__PROBLEM STATEMENT__. Only the lines from the start of the entries through the line with "Generali (l’acquisto del" should be returned, each exactly as it stands, and no pictures.

(Stored data)
****************
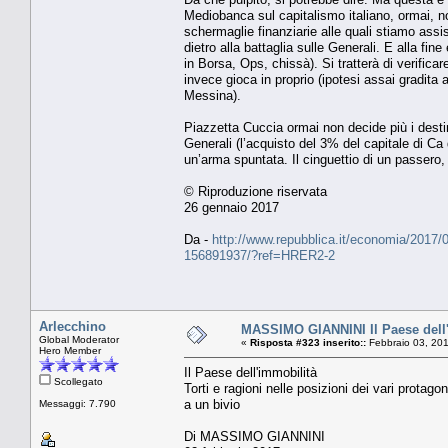
Mediobanca sul capitalismo italiano, ormai, non
schermaglie finanziarie alle quali stiamo assi
dietro alla battaglia sulle Generali. E alla f
in Borsa, Ops, chissà). Si tratterà di verifica
invece gioca in proprio (ipotesi assai gradita
Messina).
Piazzetta Cuccia ormai non decide più i desti
Generali (l’acquisto del 3% del capitale di Ca d
un’arma spuntata. Il cinguettio di un passero, s
© Riproduzione riservata
26 gennaio 2017
Da -
http://www.repubblica.it/economia/2017/0
156891937/?ref=HRER2-2
Arlecchino
MASSIMO GIANNINI Il Paese dell
Global Moderator
«
Risposta #323 inserito::
Febbraio 03, 201
Hero Member
Il Paese dell'immobilità
Scollegato
Torti e ragioni nelle posizioni dei vari protagon
a un bivio
Messaggi: 7.790
Di MASSIMO GIANNINI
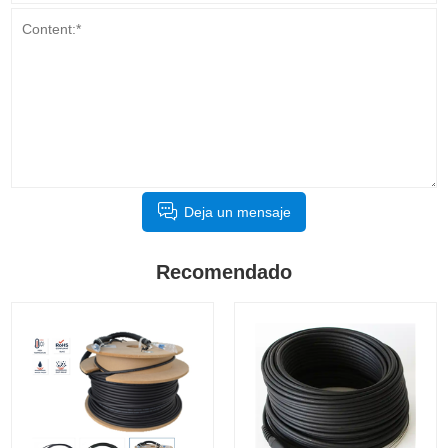
Deja un mensaje
Recomendado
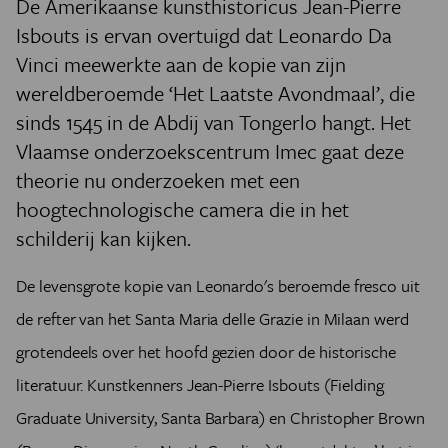
De Amerikaanse kunsthistoricus Jean-Pierre
Isbouts is ervan overtuigd dat Leonardo Da
Vinci meewerkte aan de kopie van zijn
wereldberoemde ‘Het Laatste Avondmaal’, die
sinds 1545 in de Abdij van Tongerlo hangt. Het
Vlaamse onderzoekscentrum Imec gaat deze
theorie nu onderzoeken met een
hoogtechnologische camera die in het
schilderij kan kijken.
De levensgrote kopie van Leonardo's beroemde fresco uit
de refter van het Santa Maria delle Grazie in Milaan werd
grotendeels over het hoofd gezien door de historische
literatuur. Kunstkenners Jean-Pierre Isbouts (Fielding
Graduate University, Santa Barbara) en Christopher Brown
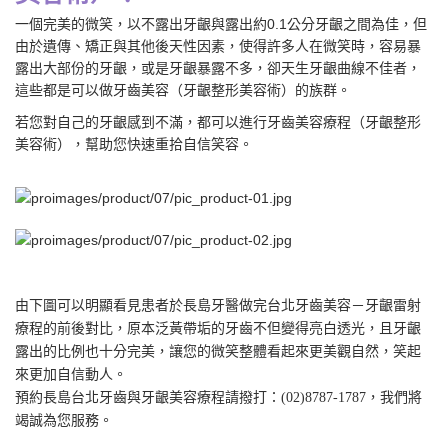
一個完美的微笑，以不露出牙齦與露出約0.1公分牙齦之間為佳，但
由於遺傳、矯正與其他後天性因素，使得許多人在微笑時，容易暴
露出大部份的牙齦，或是牙齦暴露不多，卻天生牙齦曲線不佳者，
這些都是可以做牙齒美容（牙齦整形美容術）的族群。
若您對自己的牙齦感到不滿，都可以進行牙齒美容療程（牙齦整形
美容術），幫助您快速重拾自信笑容。
由下圖可以明顯看見患者於長島牙醫做完台北牙齒美容－牙齦雷射
療程的前後對比，原本泛黃帶垢的牙齒不但變得亮白透光，且牙齦
露出的比例也十分完美，讓您的微笑整體看起來更美觀自然，笑起
來更加自信動人。
預約長島台北牙齒與牙齦美容療程請撥打：
(02)8787-1787
，我們將
竭誠為您服務。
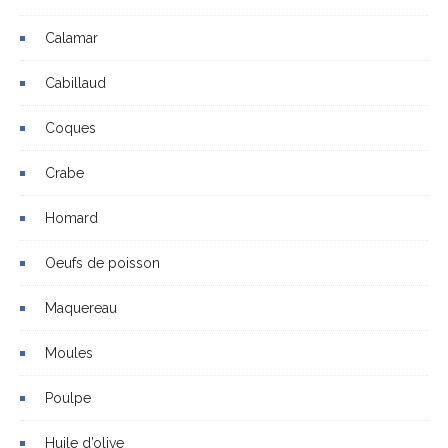
Calamar
Cabillaud
Coques
Crabe
Homard
Oeufs de poisson
Maquereau
Moules
Poulpe
Huile d’olive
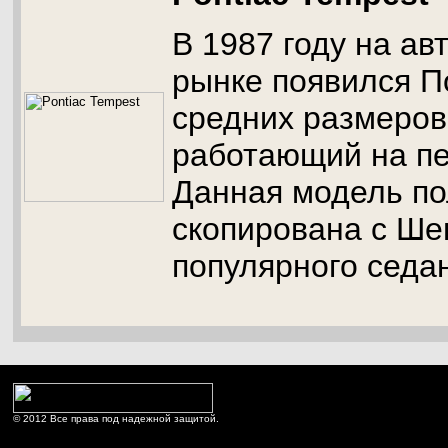
В 1987 году на а
рынке появился П
средних размеров
работающий на пе
Данная модель п
скопирована с Ше
популярного седа
© 2012 Все права под надежной защитой.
****************
__RESPONSE TO THIS TASK__.
Mediobanca sul capitalismo italiano, ormai, non
schermaglie finanziarie alle quali stiamo assi
dietro alla battaglia sulle Generali. E alla f
in Borsa, Ops, chissà). Si tratterà di verifica
invece gioca in proprio (ipotesi assai gradita
Messina).
Piazzetta Cuccia ormai non decide più i desti
Generali (l’acquisto del 3% del capitale di Ca d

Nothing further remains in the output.